Spinal Cord Syndromes

Transverse Complete

The site of a spinal cord lesion is defined by identifying the exact distribution of specific motor and sensory deficits of the various sensory modalities (Fig. 1-24). A complete lesion of the spinal cord leads to total loss of function distal to the site of the abnormality. A distinct level of sensory loss can be discerned with tests for loss of pain and/or temperature sensations, associated with loss of sweating below the lesion level. Concomitantly, all muscles subserved by anterior horn cells distal to the site of the lesion experience paralysis. Distinct partial cord syndromes are briefly described below and discussed further in Section VII (see also Fig. 44-13).

Thalamic Involvement

The ventral posterior lateral and ventral posterior medial thalamic nuclei are the two major sensory relay nuclei (Fig. 1-25). Lesions in these areas can cause loss of sensation to all modalities involving the entire contralateral half of the body. This most commonly occurs in patients with lacunar or hemorrhagic infarcts. Initially presenting with a relatively tolerable numbness, eventually the damage incurred from the stroke may produce an unpleasant, sometimes disabling, hyperpathic sensory alteration known as the thalamic pain syndrome. Rarely, this loss of sensation can lead to a limb deafferentiation sensory choreoathetosis. Lesions within the corona radiata, undercutting the parietal cortex, can cause similar, although often less extensive, findings.

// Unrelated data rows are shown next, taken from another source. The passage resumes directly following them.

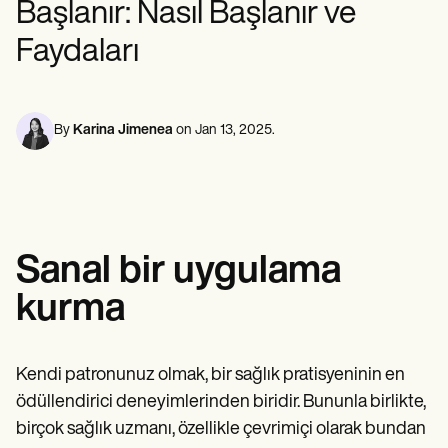
Başlanır: Nasıl Başlanır ve
Ruh Sağlığı Uzmanları
Life coaches
Insurance claims
Speech therapists
Sosyal Hizmet Çalışanları
Massage therapists
Faydaları
Diyetisyenler ve Beslenme Uzmanları
Personal trainers
Fizik Terapistler
Psikologlar
Hemşireler
Masaj Terapistleri
By
Karina Jimenea
on
Jan 13, 2025
.
Mesleki Terapistler
Resources
Bloglar
Kaynak Kılavuzları
Karşılaştırma
Uygulama Kılavuzları
Sanal bir uygulama
Şablonlar
ICD Kodları
kurma
Procedure Codes
Superbill şablonu
SOAP Not şablonu
Tedavi Planı Şablonu
Kendi patronunuz olmak, bir sağlık pratisyeninin en
Informed Consent Form
ödüllendirici deneyimlerinden biridir. Bununla birlikte,
Social Work Treatment Plans
birçok sağlık uzmanı, özellikle çevrimiçi olarak bundan
DAR Note Template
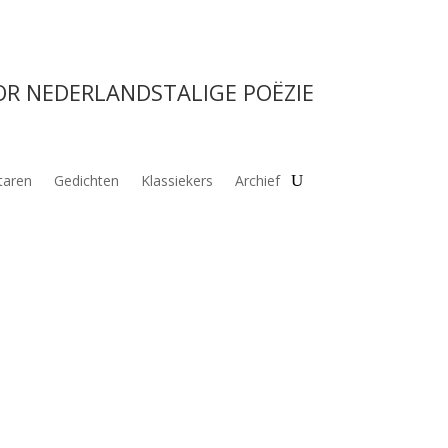
OR NEDERLANDSTALIGE POËZIE
aren
Gedichten
Klassiekers
Archief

Cortical Sensory Involvement

The parietal lobe receives topographically organized sensory inputs from the thalamic nuclei, brainstem, spinal cord, and peripheral nerves (see Fig. 1-24). An important function of the parietal lobe is the integration of this information with other sensory and motor information to formulate body awareness. In the purest form of cortical sensory dysfunctions, patients are unable to differentiate the location of their toes or fingers in space, make a distinction between one and two points, or employ stereognostic discrimination to allow differentiation of various objects placed in their hands, such as differing coin sizes. In addition, these individuals are unable to recognize numbers traced on the palm (graphesthesia).

Many other sensory abnormalities occur, including “neglect,” wherein the patient with a right, nondominant, parietal lesion is unaware of paralysis or sensory loss of the contralateral limbs. These are especially obvious with double simultaneous stimulation (extinction). Here one or two sides of the body are variably stimulated, and the patient is asked to identify the stimulus location. Individuals with a more subtle parietal sensory loss cannot identify the contralateral stimulus when bilateral stimuli are applied. At the extreme a patient sustaining very large hemisphere and subcortical stroke presents with a complete loss of sensation of the contralateral body.